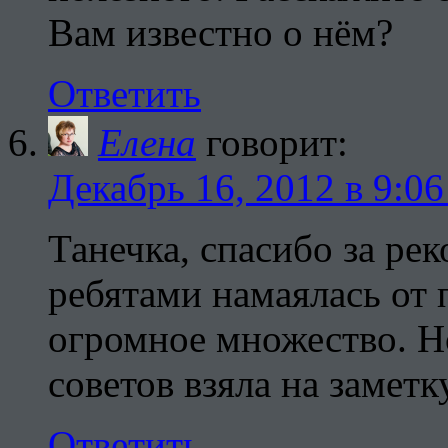
Вам известно о нём?
Ответить
Елена
говорит:
Декабрь 16, 2012 в 9:06
Танечка, спасибо за ре
ребятами намаялась от
огромное множество. Но
советов взяла на заметку
Ответить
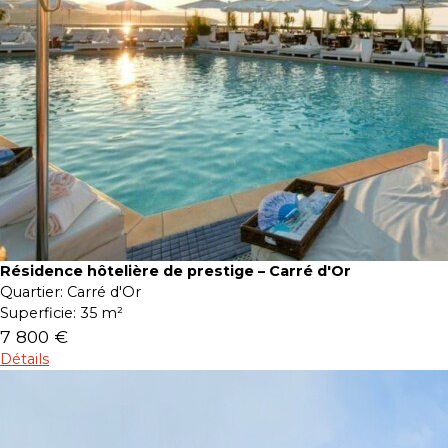
Résidence hôtelière de prestige – Carré d'Or
Quartier:
Carré d'Or
Superficie:
35 m²
7 800 €
Détails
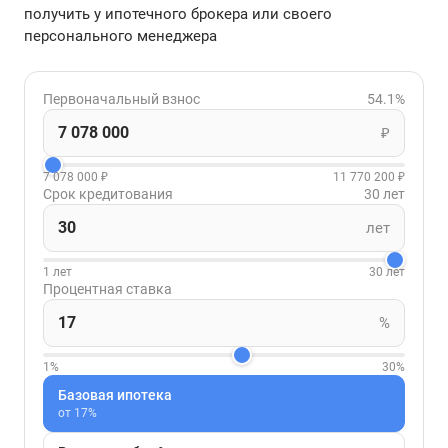
получить у ипотечного брокера или своего
персонального менеджера
Первоначальный взнос
54.1%
₽
7 078 000 ₽
11 770 200 ₽
Срок кредитования
30 лет
лет
1 лет
30 лет
Процентная ставка
%
1%
30%
Базовая ипотека
от 17%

==========

ABOUT THIS TASK
Lines that contain "Carré" are to be copied from the records above.

TASK SOLUTION
Résidence hôtelière de prestige – Carré d'Or
Carré d'Or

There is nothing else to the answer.